The ten organisations in Great Britain that carry out the highest number of animal procedures – those used in medical, veterinary and scientific research – have today released their annual statistics to coincide with the publication of the official statistics by the Home Office.
They show that these ten organisations carried out 1.66 million procedures, 48.7% or nearly half of the 3.40 million procedures carried out in Great Britain in 2019. More than 99% of these 1.66 million procedures were carried out on rodents or fish.
The ten organisations are listed below alongside the total number of procedures that they carried out in 2019. Each organisation’s name links to its animal research webpage, which includes more detailed statistics. This is the fifth consecutive year organisations have come together to publicise their collective numbers and examples of their research.
|Organisation||Number of Procedures|
|The Francis Crick Institute||258,557|
|Medical Research Council||241,577|
|University of Oxford||229,163|
|University of Edinburgh||198,517|
|King’s College London||131,999|
|University of Glasgow||118,139|
|University of Cambridge||114,640|
|University of Manchester||97,506|
|Imperial College London||80,799|
A further breakdown of Cambridge’s numbers, including the number of procedures by species and detail of the levels of severity, can be found on its animal research pages.
All organisations are committed to the ‘3Rs’ of replacement, reduction and refinement. This means avoiding or replacing the use of animals where possible; minimising the number of animals used per experiment and optimising the experience of the animals to improve animal welfare. However, as institutions expand and conduct more research, the total number of animals used can rise even if fewer animals are used per study.
All organisations listed are signatories to the Concordat on Openness on Animal Research in the UK, a commitment to be more open about the use of animals in scientific, medical and veterinary research in the UK. More than 120 organisations have signed the Concordat including UK universities, medical research charities, research funders, learned societies and commercial research organisations.
Wendy Jarrett, Chief Executive of Understanding Animal Research, which developed the Concordat on Openness, said: “Animal research is essential for the development of new drugs and vaccines for diseases like cancer, dementia, and COVID-19. Over the last six months we have witnessed researchers from across the world work tirelessly to develop new treatments and vaccines for COVID-19, which it is hoped can prevent thousands of further deaths. Existing drugs, developed using animals, have also been found to be effective against the virus: Remdesivir, an anti-viral drug that was initially developed using monkeys to treat Ebola, is being used to treat severe cases of COVID-19, and dexamethasone, a steroid originally developed using animal research to treat rheumatoid arthritis, has been found to save the lives of some patients on ventilators. Research involving commonly used animals like rodents, and more unusual animals like llamas, alpacas, bats, and hamsters has also yielded important information on how COVID-19 can be treated.”

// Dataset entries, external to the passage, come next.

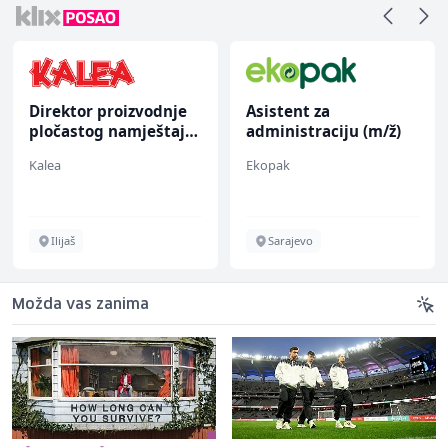
Direktor proizvodnje
Asistent za
pločastog namještaja
administraciju (m/ž)
(m/ž)
Kalea
Ekopak
Ilijaš
Sarajevo
Možda vas zanima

Exercise is known to improve how the body manages blood sugar levels and thereby reduce the risk of type-2 diabetes and metabolic syndrome in non-pregnant women. It also has positive effects prior to and during pregnancy, with beneficial outcomes for both mother and her child, preventing excessive gestational weight gain and the development of gestational diabetes, and the need for insulin use in women who have already developed gestational diabetes. However, little is known about the changes that exercise causes to the tissues of obese pregnant mothers.
Researchers at the University of Cambridge fed mice a sugary, high fat diet such that they become obese and then the obese mice were exercised. The mice exercised on a treadmill for 20 minutes a day for at least a week before their pregnancy and then for 12.5 minutes a day until day 17 of the pregnancy (pregnancy lasts for around 20 days in mice).
Mice are a useful model for studying human disease as their biology and physiology have a number of important characteristics in common with those of humans, including showing metabolic changes with obesity/obesity-causing diets and in the female body during pregnancy.
The researchers found that the beneficial effects on metabolic health in obese mothers related to changes in how molecules and cells communicate in maternal tissues during pregnancy.
The key organs of the mother that were affected by exercise were:
- white adipose tissue – the fatty tissue that stores lipids and can be found in different parts around the body, including beneath the skin and around internal organs;
- skeletal muscle – muscle tissue that uses glucose and fats for contraction and movement;
- the liver – the organ that stores, as well as synthesises lipids and glucose.
The researchers say the findings reinforce the importance of an active lifestyle when planning pregnancy. In the UK, more than a half of all women of reproductive age and almost a third of pregnant women are overweight or obese. This is particularly concerning, as being overweight or obese during pregnancy increases the risk of complications in the mother, such as gestational diabetes, and predisposes both her and her infant to develop metabolic diseases such as type 2 diabetes in the years after pregnancy.